Christ’s promise, that he will abide with us until his return, is recited in the Gospel reading offered in the baptismal service. And it is precisely this event of baptism that helps us understand Christ’s encounter with the paralyzed man at Bethesda. You see, the prevailing tradition of the Church until more recent times was for those who were entering the Church to be baptized on Holy Saturday, the Saturday leading into Pascha. Mind you, these were mostly adults, not infants.

While our practices of baptism have changed for various reasons, the structure of our liturgical calendar and services has not changed as much or as quickly. It is for this reason that we still hear today—the third week after Pascha—of this encounter with the paralytic, who needs help to be put in the healing waters, and whom Jesus charges at the end not to sin anymore, lest something worse happen to him.

The message to the newly-baptized would have been clear: don’t forget what has happened to you. After your life of sin—of spiritual illness and paralysis—Jesus has healed you and given you a fresh start. Keep on the straight path; don’t return to your sinful habits or you risk something worse happening to you. That “something worse” could indeed be bodily illness. However, the greater risk that Jesus referred to would be alienation from God and eternal damnation, since bodily illness can actually lead  us to true humility and repentance.

But what if we are not newly baptized and, as is the case for most of us, the glow of our salvation in baptism was never truly nurtured, and faded long ago, in infancy? What if this thing we have come to know as “church” is simply a social network of vaguely like-minded and somewhat homogenous people—not a community rooted and thriving in its established and continual salvation?  

Those of us who are supposed veterans of the Christian faith,  proud, life-long Greek Orthodox Christians, what do we have to show for it? How have we grown closer to God and to our neighbor? Do we still use rude language? Drink too much? Curse? Gossip? Cheat? Steal? Abuse? Neglect? Boast? Lie? Overeat? Overspend? If we continue to do these things, and chalk it up to our “personality” or resign ourselves to say “that’s just who I am” then we are pathetic paralytics. We have chosen to be identified with our illness and not with Christ.

And here is the scary thing that we must note. Bodily illness rarely goes unnoticed; its hallmarks are discomfort and pain. We waste no time tending to it. But spiritual illness? It is completely the opposite. The more spiritually ill we become, the more numb and desensitized we become to matters of the spirit. By outward appearances we might appear to be good—even faithful—people. True spiritual illness and paralysis is characterized by indifference.

What does this look like in our contemporary world? It looks like fitting in, going along with what the world wants and does. Being “normal”. Chasing that career. Getting that plastic surgery to look just right. Saturating ourselves in the vicissitudes of politics and breaking news and sports and celebrity. Wearing all the right brands. Living with our girlfriend or boyfriend while shunning marriage in the Church.
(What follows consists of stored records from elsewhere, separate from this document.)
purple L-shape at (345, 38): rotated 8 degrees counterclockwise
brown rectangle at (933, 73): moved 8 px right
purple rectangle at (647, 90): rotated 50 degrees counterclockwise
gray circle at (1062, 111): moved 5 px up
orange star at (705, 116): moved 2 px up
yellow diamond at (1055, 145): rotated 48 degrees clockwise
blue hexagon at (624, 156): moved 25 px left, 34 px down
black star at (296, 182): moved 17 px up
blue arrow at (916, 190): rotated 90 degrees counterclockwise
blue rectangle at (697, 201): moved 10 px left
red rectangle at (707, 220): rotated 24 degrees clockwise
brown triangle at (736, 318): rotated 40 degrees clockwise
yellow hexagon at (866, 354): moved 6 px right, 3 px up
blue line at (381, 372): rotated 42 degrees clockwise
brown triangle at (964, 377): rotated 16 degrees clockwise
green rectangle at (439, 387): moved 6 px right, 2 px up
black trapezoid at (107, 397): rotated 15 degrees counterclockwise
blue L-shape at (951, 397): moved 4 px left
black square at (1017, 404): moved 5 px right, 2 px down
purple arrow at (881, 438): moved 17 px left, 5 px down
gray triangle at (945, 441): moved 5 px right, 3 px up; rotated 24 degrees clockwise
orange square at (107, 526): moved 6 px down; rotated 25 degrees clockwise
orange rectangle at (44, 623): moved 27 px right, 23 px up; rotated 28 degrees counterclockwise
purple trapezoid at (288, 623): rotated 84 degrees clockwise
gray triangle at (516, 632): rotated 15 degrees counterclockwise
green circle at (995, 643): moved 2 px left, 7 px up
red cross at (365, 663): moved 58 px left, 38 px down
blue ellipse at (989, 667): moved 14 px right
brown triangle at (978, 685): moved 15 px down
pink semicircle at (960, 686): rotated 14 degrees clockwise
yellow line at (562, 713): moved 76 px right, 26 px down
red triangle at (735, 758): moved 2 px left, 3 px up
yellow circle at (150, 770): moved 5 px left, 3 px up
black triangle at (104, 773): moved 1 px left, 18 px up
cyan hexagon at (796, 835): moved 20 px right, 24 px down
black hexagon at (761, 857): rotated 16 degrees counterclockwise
The list could go on and on.

If we live our life at that level of existence—even if we think of ourselves as Orthodox Christians—we are deceived. We have been duped. We have been stung and paralyzed by the numbing venom of the devil. Life is passing us by and we are stuck. Christ stands right in front of us in the Eucharist and we pay him no mind. We have forsaken our baptism and are already experiencing something worse befalling us.
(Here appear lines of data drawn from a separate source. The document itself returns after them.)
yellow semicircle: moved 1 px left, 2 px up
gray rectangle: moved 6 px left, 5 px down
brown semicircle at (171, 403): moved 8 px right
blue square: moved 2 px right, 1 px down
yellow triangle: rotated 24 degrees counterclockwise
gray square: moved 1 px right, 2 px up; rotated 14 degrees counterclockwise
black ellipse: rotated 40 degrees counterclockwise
The good news is that Christ is always standing here, ready, and calmly and sincerely asking: “Do you want to be healed?” If you hear his words today, and if your heart is moved even in the slightest by them, do not hesitate. Take up your pallet and walk—no, run. Run to him in prayer and thank him for what he has done. Come, confess your paralysis to the Physician and let him effortlessly unbind you. Come, receive his blessing and, moreover let his own Body and Blood fill yours. Let him fill you once more with the glorious light of his salvation, so that you can walk upright in the assurance of his power.